Automate notifications of data breach to secure sensitive data
Employees, customers, suppliers, prospects – every company stores personal data about individuals. Should this data fall into the wrong hands, e.g. through a hacker attack, every affected individual has to be informed by legal requirement.
Since the introduction of the GDPR, companies have been fined if required reports are not available for affected people within a short time. Worst case scenario, the effort required for reporting on that data can even be business-threatening.
With exponentially growing data volumes, numerous cloud providers, and a wide variety of data protection models, it is becoming increasingly difficult to meet these legal requirements without software solutions.

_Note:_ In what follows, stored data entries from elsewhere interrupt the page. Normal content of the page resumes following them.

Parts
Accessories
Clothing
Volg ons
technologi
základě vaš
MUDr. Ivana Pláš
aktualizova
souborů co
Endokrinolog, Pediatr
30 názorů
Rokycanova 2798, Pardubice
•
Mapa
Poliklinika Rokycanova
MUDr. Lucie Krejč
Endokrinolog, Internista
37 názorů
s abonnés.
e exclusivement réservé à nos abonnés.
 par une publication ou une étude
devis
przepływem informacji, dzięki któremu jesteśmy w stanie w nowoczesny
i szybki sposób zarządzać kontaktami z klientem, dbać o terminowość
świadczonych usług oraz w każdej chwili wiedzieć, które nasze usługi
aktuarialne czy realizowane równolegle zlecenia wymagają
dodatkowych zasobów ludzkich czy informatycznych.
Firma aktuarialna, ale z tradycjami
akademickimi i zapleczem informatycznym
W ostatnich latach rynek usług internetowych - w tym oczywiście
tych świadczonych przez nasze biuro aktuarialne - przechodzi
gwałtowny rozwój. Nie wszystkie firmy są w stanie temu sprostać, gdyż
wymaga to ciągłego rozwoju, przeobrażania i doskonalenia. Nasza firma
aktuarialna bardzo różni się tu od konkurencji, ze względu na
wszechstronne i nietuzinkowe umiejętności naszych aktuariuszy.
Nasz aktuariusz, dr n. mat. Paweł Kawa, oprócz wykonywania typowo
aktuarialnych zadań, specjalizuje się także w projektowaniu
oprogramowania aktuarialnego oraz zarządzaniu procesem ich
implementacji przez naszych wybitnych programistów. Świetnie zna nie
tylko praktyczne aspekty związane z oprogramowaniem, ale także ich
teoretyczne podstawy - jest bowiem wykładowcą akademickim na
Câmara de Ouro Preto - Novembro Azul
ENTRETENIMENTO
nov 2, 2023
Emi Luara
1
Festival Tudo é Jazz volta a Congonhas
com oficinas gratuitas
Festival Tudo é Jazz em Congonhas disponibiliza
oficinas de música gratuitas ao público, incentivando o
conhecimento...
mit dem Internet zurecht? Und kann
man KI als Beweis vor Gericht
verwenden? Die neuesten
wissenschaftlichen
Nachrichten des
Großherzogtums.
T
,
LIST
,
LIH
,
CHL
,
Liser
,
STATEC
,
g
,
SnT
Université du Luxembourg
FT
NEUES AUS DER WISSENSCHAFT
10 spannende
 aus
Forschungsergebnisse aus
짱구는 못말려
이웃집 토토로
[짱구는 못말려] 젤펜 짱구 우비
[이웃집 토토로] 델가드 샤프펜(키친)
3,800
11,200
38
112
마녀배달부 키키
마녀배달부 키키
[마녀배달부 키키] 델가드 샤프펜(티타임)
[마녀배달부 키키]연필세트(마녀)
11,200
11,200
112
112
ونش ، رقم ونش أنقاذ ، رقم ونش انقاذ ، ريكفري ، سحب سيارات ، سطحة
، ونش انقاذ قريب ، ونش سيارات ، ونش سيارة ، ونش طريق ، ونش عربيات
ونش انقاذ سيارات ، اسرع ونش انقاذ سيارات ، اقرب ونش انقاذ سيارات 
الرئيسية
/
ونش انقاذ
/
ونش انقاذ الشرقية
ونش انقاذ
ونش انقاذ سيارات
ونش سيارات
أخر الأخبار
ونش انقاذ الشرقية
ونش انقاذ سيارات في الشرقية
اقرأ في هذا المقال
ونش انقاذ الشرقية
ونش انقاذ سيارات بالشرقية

In the event of a personal data breach, data controllers must notify the appropriate supervisory authority without undue delay and, if possible, no later than 72 hours after becoming aware of it (Article 33 of the GDPR).
The GDPR sets exorbitant fines of up to $24 million or 4% of the total worldwide turnover of the preceding financial year - whichever is higher - for infringements.
Based on a recent study conducted by IBM the average cost of a data breach is $3.9M. Main cost contributors are detection and escalation, notification, post data breach response and lost business cost.
Data breach is one of the biggest threats in government and corporate security today.
However, there are very efficient ways to proactively do risk analysis and compliance audits to stay on top of things and avoid crises before they happen.